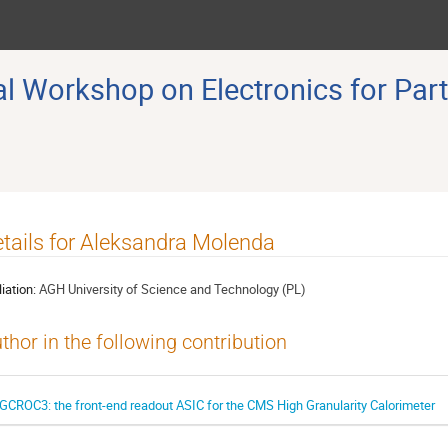
 Workshop on Electronics for Part
tails for Aleksandra Molenda
liation:
AGH University of Science and Technology (PL)
thor in the following contribution
GCROC3: the front-end readout ASIC for the CMS High Granularity Calorimeter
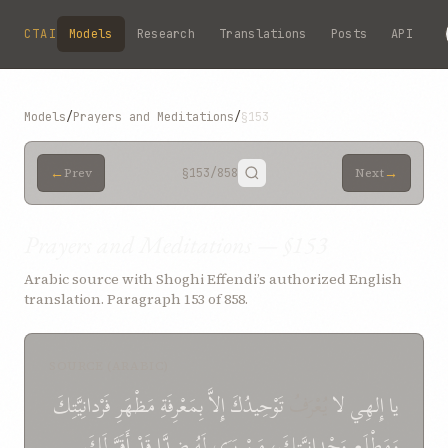
Skip to main content
CTAI
Models
Research
Translations
Posts
API
Models
/
Prayers and Meditations
/
§153
←
→
Prev
§153
/858
Next
Prayers and Meditations — §153
Arabic source with Shoghi Effendi’s authorized English
translation. Paragraph 153 of 858.
SOURCE (ARABIC)
فَرْدانِيَّتِكَ
مَظْهَرِ
بِمَعْرِفَةِ
إِلاَّ
تَوْحِيدُكَ
يُعْرَفُ
لا
إِلهِي
يا
لَكَ
أَقَرَّ
قَدْ
ضِدَّا
لَهُ
يَرَى
مَنْ
وَحْدانيَّتِكَ،
وَمَطْلَعِ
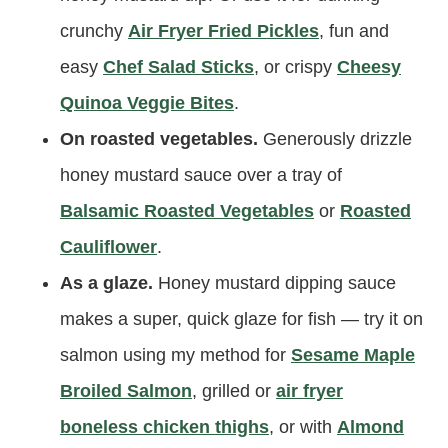
crunchy
Air Fryer Fried Pickles
, fun and
easy
Chef Salad Sticks
, or crispy
Cheesy
Quinoa Veggie Bites
.
On roasted vegetables.
Generously drizzle
honey mustard sauce over a tray of
Balsamic Roasted Vegetables
or
Roasted
Cauliflower
.
As a glaze.
Honey mustard dipping sauce
makes a super, quick glaze for fish — try it on
salmon using my method for
Sesame Maple
Broiled Salmon
, grilled or
air fryer
boneless chicken thighs
, or with
Almond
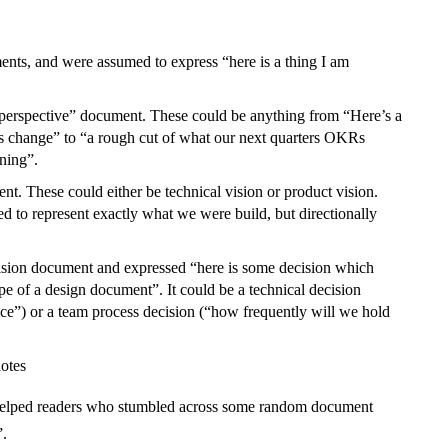
nts, and were assumed to express “here is a thing I am
 perspective” document. These could be anything from “Here’s a
ss change” to “a rough cut of what our next quarters OKRs
ning”.
t. These could either be technical vision or product vision.
d to represent exactly what we were build, but directionally
ision document and expressed “here is some decision which
pe of a design document”. It could be a technical decision
ice”) or a team process decision (“how frequently will we hold
notes
 helped readers who stumbled across some random document
”.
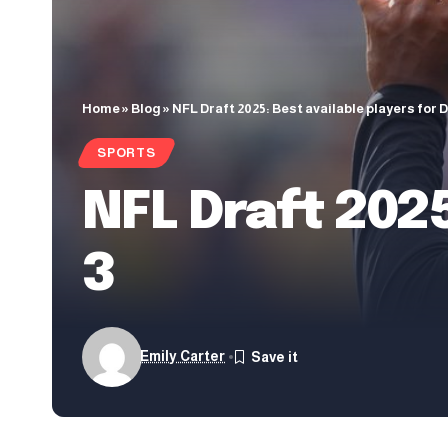
Home
»
Blog
»
NFL Draft 2025: Best available players for D
SPORTS
NFL Draft 2025
3
Emily Carter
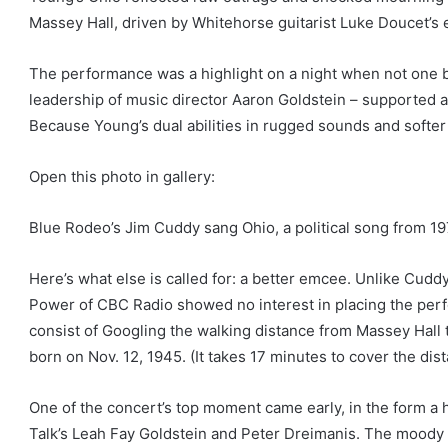
Massey Hall, driven by Whitehorse guitarist Luke Doucet’s el
The performance was a highlight on a night when not one 
leadership of music director Aaron Goldstein – supported a
Because Young’s dual abilities in rugged sounds and softer 
Open this photo in gallery:
Blue Rodeo’s Jim Cuddy sang Ohio, a political song from 19
Here’s what else is called for: a better emcee. Unlike Cudd
Power of CBC Radio showed no interest in placing the per
consist of Googling the walking distance from Massey Hall
born on Nov. 12, 1945. (It takes 17 minutes to cover the dis
One of the concert’s top moment came early, in the form a h
Talk’s Leah Fay Goldstein and Peter Dreimanis. The moody 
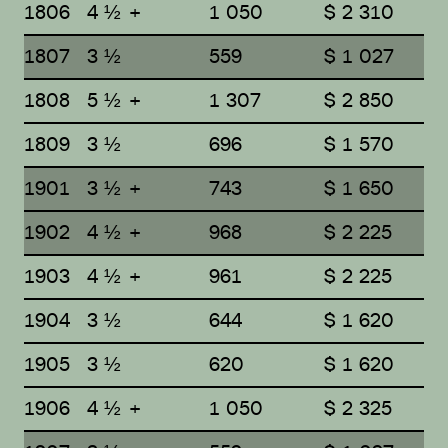
1806
4 ½ +
1 050
$ 2 310
1807
3 ½
559
$ 1 027
1808
5 ½ +
1 307
$ 2 850
1809
3 ½
696
$ 1 570
1901
3 ½ +
743
$ 1 650
1902
4 ½ +
968
$ 2 225
1903
4 ½ +
961
$ 2 225
1904
3 ½
644
$ 1 620
1905
3 ½
620
$ 1 620
1906
4 ½ +
1 050
$ 2 325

▶ **TO DO**
Transcribe every line from the records above without alteration, and leave out the images.

▶ **SOLUTION BELOW**
 Workshop on Electronics for Part
tails for Aleksandra Molenda
liation:
AGH University of Science and Technology (PL)
thor in the following contribution
GCROC3: the front-end readout ASIC for the CMS High Granularity Calorimeter
Skip to main content
CTAI
Models
Research
Translations
Posts
API
Models
/
Prayers and Meditations
/
§153
←
→
Prev
§153
/858
Next
Prayers and Meditations — §153
Arabic source with Shoghi Effendi’s authorized English
translation. Paragraph 153 of 858.
SOURCE (ARABIC)
فَرْدانِيَّتِكَ
مَظْهَرِ
بِمَعْرِفَةِ
إِلاَّ
تَوْحِيدُكَ
يُعْرَفُ
لا
إِلهِي
يا
لَكَ
أَقَرَّ
قَدْ
ضِدَّا
لَهُ
يَرَى
مَنْ
وَحْدانيَّتِكَ،
وَمَطْلَعِ
crunchy
Air Fryer Fried Pickles
, fun and
easy
Chef Salad Sticks
, or crispy
Cheesy
Quinoa Veggie Bites
.
On roasted vegetables.
Generously drizzle
honey mustard sauce over a tray of
Balsamic Roasted Vegetables
or
Roasted
Cauliflower
.
As a glaze.
Honey mustard dipping sauce
makes a super, quick glaze for fish — try it on
salmon using my method for
Sesame Maple
Broiled Salmon
, grilled or
air fryer
boneless chicken thighs
, or with
Almond
nts, and were assumed to express “here is a thing I am
 perspective” document. These could be anything from “Here’s a
ss change” to “a rough cut of what our next quarters OKRs
ning”.
t. These could either be technical vision or product vision.
d to represent exactly what we were build, but directionally
ision document and expressed “here is some decision which
pe of a design document”. It could be a technical decision
ice”) or a team process decision (“how frequently will we hold
notes
 helped readers who stumbled across some random document
”.
Home
»
Blog
»
NFL Draft 2025: Best available players for D
SPORTS
NFL Draft 2025
3
Emily Carter
Massey Hall, driven by Whitehorse guitarist Luke Doucet’s el
The performance was a highlight on a night when not one 
leadership of music director Aaron Goldstein – supported a
Because Young’s dual abilities in rugged sounds and softer 
Open this photo in gallery:
Blue Rodeo’s Jim Cuddy sang Ohio, a political song from 19
Here’s what else is called for: a better emcee. Unlike Cudd
Power of CBC Radio showed no interest in placing the per
consist of Googling the walking distance from Massey Hall
born on Nov. 12, 1945. (It takes 17 minutes to cover the dis
One of the concert’s top moment came early, in the form a h
Talk’s Leah Fay Goldstein and Peter Dreimanis. The moody 
1806
4 ½ +
1 050
$ 2 310
1807
3 ½
559
$ 1 027
1808
5 ½ +
1 307
$ 2 850
1809
3 ½
696
$ 1 570
1901
3 ½ +
743
$ 1 650
1902
4 ½ +
968
$ 2 225
1903
4 ½ +
961
$ 2 225
1904
3 ½
644
$ 1 620
1905
3 ½
620
$ 1 620
1906
4 ½ +
1 050
$ 2 325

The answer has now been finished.